Tussen-Hemel-en-Aarde1

 

Tussen Hemel en Aarde 1

door: Charles Coors


Omdat het grauwe, smerige laken met zijn naam gekenmerkt was, wisten we dat onze broer daar lag. Van een mens met een lengte van een meter vijfenzeventig, die nog maar dertig kilo weegt, viel niet veel te herkennen. De brits van het gevangenkamp bestond uit een metalen frame, overtrokken met zeildoek. Hij lag daar te midden van zijn eigen uitwerpselen, die bestonden uit bloed en slijm. Dat hij basilaire dysenterie had, kon iedereen zien. Bovendien had hij er een leverabces als complicatie bij, zichtbaar als een bult aan de linkerkant van zijn uitgeteerd lichaam. Dysenterie is een gevreesde ziekte. Het is een ontsteking in de dikke darm, veroorzaakt door een bacterie. De patiënt heeft een constant gevoel tot defectie. De eerste dagen leef je daarom op de wc, maar al gauw heb je daar de kracht niet meer voor en blijf je apathisch liggen, om tenslotte volkomen uitgedroogd te sterven. Hij had die rotziekte opgelopen in de ziekenboeg, waar we hem naar toe hadden gestuurd. Goed bedoeld overigens, want in de jute-weverij waar door de gevangenen gewerkt moest worden, hoorde hij met zijn aanleg voor astma helemaal niet thuis. Kort geleden ahdden wij die beslissing genomen en nu stonden wij, gealarmeerd door een mantrie (ziekenbroeder) rond zijn sterfbed. Zonder medicijnen had hij geen schijn van kans. Op dat moment liep één van de kampleiders de ziekenboeg binnen. In krijgsgevangenkampen werden de gevangenen meestal vertegenwoordigd door de hoogste in rang, maar in het politieke gevangenkamp, waar dit verhaal zich afspeelt, waren de kopstukken, personen met ruime financiële mogelijkheden.

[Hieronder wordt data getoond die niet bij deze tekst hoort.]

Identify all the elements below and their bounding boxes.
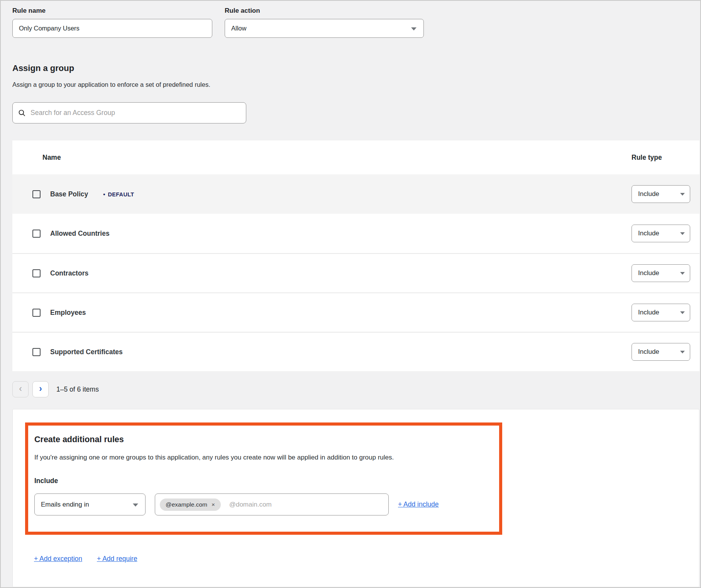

Hij vroeg ons wat er aan de hand was en wat belangrijker was: wat er gedaan kon worden. Alleen emitine kon nog redding brengen, maar medicijnen waren toen schaars en indien aanwezig, ontstellend duur. Onze weldoener waar we van wisten dat hij een groothandelaar in granen was en gehuwd met een Deense (contacten buiten het kamp), toverde binnen enkele uren twee ampullen emitine van 60 milligram tevoorschijn. Onze stervende broer werd daarmee ingespoten en bleef in leven. Hij genas van de dysenterie en leverontsteking en.......leeft nog! Vooral aan het eind van de oorlog zijn velen gestorven aan ziektes en ondervoeding, maar er zijn vele zieken genezen met goede maar eenvoudige medicijnen. Men vond dat heel gewoon. Tegenwoordig schrik ik me een ongeluk als er mensen in mijn omgeving naar een ziekenhuis moeten. Je denkt meteen aan het ergste en niet ten onrechte, want ondanks de meest vooruitstrevende geneesmethode en de wonderbaarlijkste geneesmiddelen moet men nog steeds het onderspit delven tegen de meest gevreesde ziektes van deze tijd. In dat licht gezien, vind ik bovenstaand verhaal passen in de reeks "Tussen Hemel en Aarde".